The couple’s son, Leon, 4, quickly lay down on the floor when he heard the explosion from inside.
Living so close to the tense front line with Russian-backed separatists, he is used to the threat of war. The family even made war a game – the “evil king” wants them to be scared and they won’t give it to him. Yet when he comes, they still have to hide.
“We are not afraid of you, Evil King,” he shouted after the missile hit Thursday, pointing his hands skyward.
“Life is a fairy tale for him and a nightmare for us,” Andriy said.
As Mariupol residents awoke Thursday morning to the dreaded news that Russia had invaded, the air raid sirens sounded.
Many chose not to panic, and some even drove to work in crowded buses.
Yet by afternoon, emotions began to crumble as people lined up for hours to stock up on cash and gas in case the electricity or internet went out.
Outside a central cash machine, Maryna Mastak, 42, and her husband prepared to flee the city with their children, leaving everything behind.
“Putin is killing people here,” she said.
Mariupol, which is close to territory held by Russian-backed separatists, is vulnerable to attack from three sides – including from the Sea of Azov, where Moscow’s warships are hiding.
It escaped air raids and heavy shelling seen in Kyiv and Kharkiv on Thursday, but Russian and separatist troops are closing in on both sides and the fighting can be heard from downtown.
At the station, a father hugged his daughter as he put her on one of the few trains leaving Mariupol.
People were rushing with whatever they could carry, including their cats, heading into the unknown.
With fighting across the country, no one knows if the situation is better elsewhere.
“This train will go to Kiev. With a bit of luck. On the way here we saw a lot of fighting,” said a train guard Thursday afternoon, who did not want to be named.
“It’s just better to be in the capital,” said another passenger, Akin, an international ecology student from Nigeria.
In the church, people are praying for things to get better, saying they have faith that God is with them, even “when the ground shakes”.
A woman said she had been an atheist until now as she re-addressed her relationship with faith in the face of devastating conflict.
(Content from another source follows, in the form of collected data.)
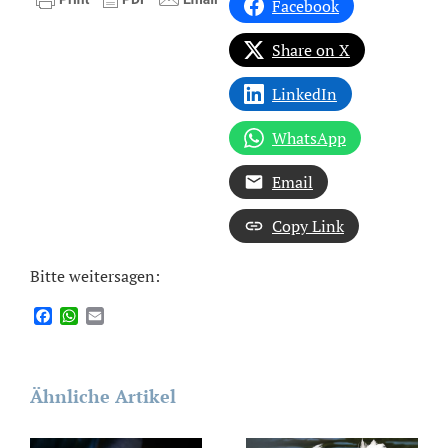
Facebook
Share on X
LinkedIn
WhatsApp
Email
Copy Link
Bitte weitersagen:
Facebook
WhatsApp
Email
Ähnliche Artikel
For Andriy and Vikorii, who married in 2015 when the conflict between Ukraine and Russian-backed separatists was at its worst, there is an added dynamic to this new war with Russia – Vikorii is from Moscow.
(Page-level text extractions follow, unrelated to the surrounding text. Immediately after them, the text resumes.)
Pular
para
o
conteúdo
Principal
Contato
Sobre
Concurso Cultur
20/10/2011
They met when Andriy was visiting a friend in Russia and Vikorii was working for Russia One at the time, a state-run television station known for its pro-Kremlin stance.
“I was so ignorant then. I didn’t even know where Russia is and where Ukraine is on a map,” she said, adding that she quit her job after ‘Andriy told him about what was happening in his home country.
“I feel so ashamed for what Russia has done. Now it looks like the end of a great nation – how can anyone forgive that?
The prospect of war just a few weeks ago seemed remote. But after asking whether or not Russia will invade, the questions now center on how long will the attacks last? How bad will it get? And what will be the human cost?
Meanwhile, Ukraine announced mobilization plans and banned adult men from leaving the country.
Andriy is afraid of being forced to fight.
“I don’t think I will be a great warrior – the first time in my life with a gun. We will only be cannon fodder,” he said. “I just don’t want my son to grow up without a father.”